Stored data entries:
··········

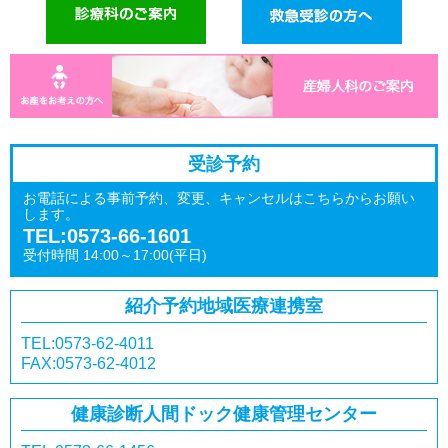
受診予約
お電話による事前予約、変更、キャンセルはこちらからお願い
します。
TEL:0573-66-1601
受付時間 14:00～17:00(平日)
紹介予約
地域医療連携室
TEL:0573-62-4011
FAX:0573-62-4012
健康診断
人間ドック
健康管理センター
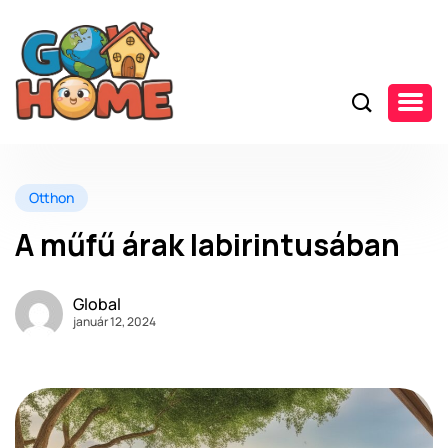
Otthon
A műfű árak labirintusában
Global
január 12, 2024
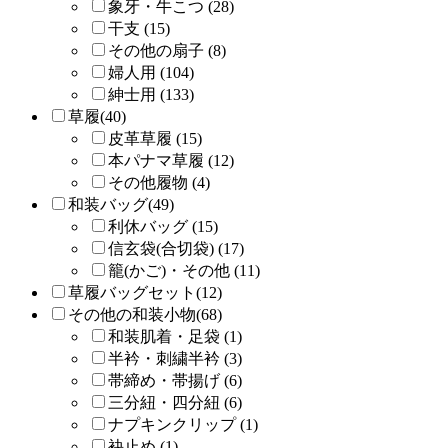
象牙・牛こつ (28)
干支 (15)
その他の扇子 (8)
婦人用 (104)
紳士用 (133)
草履(40)
皮革草履 (15)
本パナマ草履 (12)
その他履物 (4)
和装バッグ(49)
利休バッグ (15)
信玄袋(合切袋) (17)
籠(かご)・その他 (11)
草履バッグセット(12)
その他の和装小物(68)
和装肌着・足袋 (1)
半衿・刺繍半衿 (3)
帯締め・帯揚げ (6)
三分紐・四分紐 (6)
ナプキンクリップ (1)
袂止め (1)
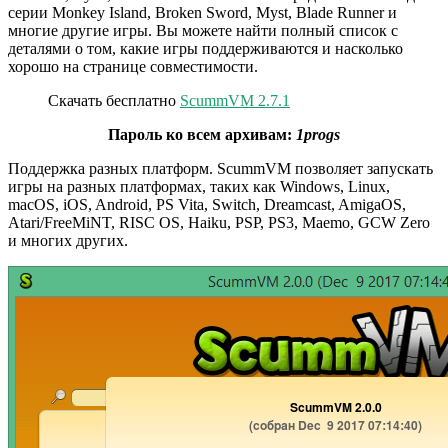
серии Monkey Island, Broken Sword, Myst, Blade Runner и
многие другие игры. Вы можете найти полный список с
деталями о том, какие игры поддерживаются и насколько
хорошо на странице совместимости.
Скачать бесплатно
ScummVM 2.7.1
Пароль ко всем архивам:
1progs
Поддержка разных платформ. ScummVM позволяет запускать
игры на разных платформах, таких как Windows, Linux,
macOS, iOS, Android, PS Vita, Switch, Dreamcast, AmigaOS,
Atari/FreeMiNT, RISC OS, Haiku, PSP, PS3, Maemo, GCW Zero
и многих других.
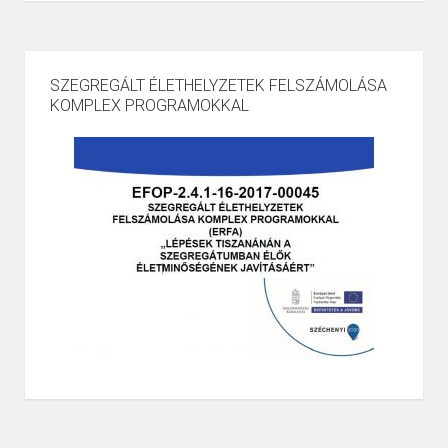
SZEGREGÁLT ÉLETHELYZETEK FELSZÁMOLÁSA
KOMPLEX PROGRAMOKKAL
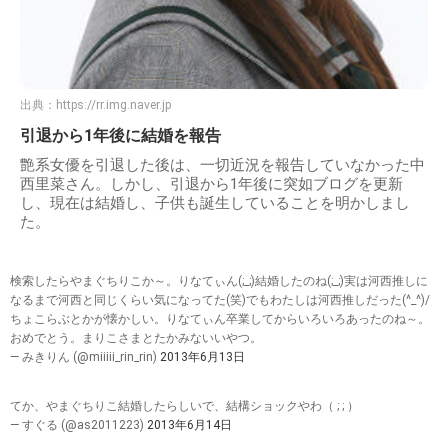
出典：
https://rr.img.naver.jp
引退から1年後に結婚を報告
艶系女優を引退した後は、一切近況を報告していなかった中
西里菜さん。しかし、引退から1年後に突如ブログを更新
し、現在は結婚し、子供も誕生していることを明かしまし
た。
検索したらやまぐちりこか～。りなてぃん(;_;)結婚したのね(;_;)実は河西推しに
なるまで河西と同じくらい気になってた(笑)でもわたしは河西推しだった(^_^)/
ちょこらぶとかが懐かしい。りなてぃん卒業してからいろいろあったのね～。
おめでとう。まりこさまとたかみないいやつ。
— みきりん (@miiiii_rin_rin)
2013年6月13日
てか、やまぐちりこ結婚したらしいで、結構ショックやわ（ ; ; ）
— すぐる (@as2011223)
2013年6月14日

··········

• [Work item] Please return every line of the records above that contains the word "разных".

• [Answer box]
Поддержка разных платформ. ScummVM позволяет запускать
игры на разных платформах, таких как Windows, Linux,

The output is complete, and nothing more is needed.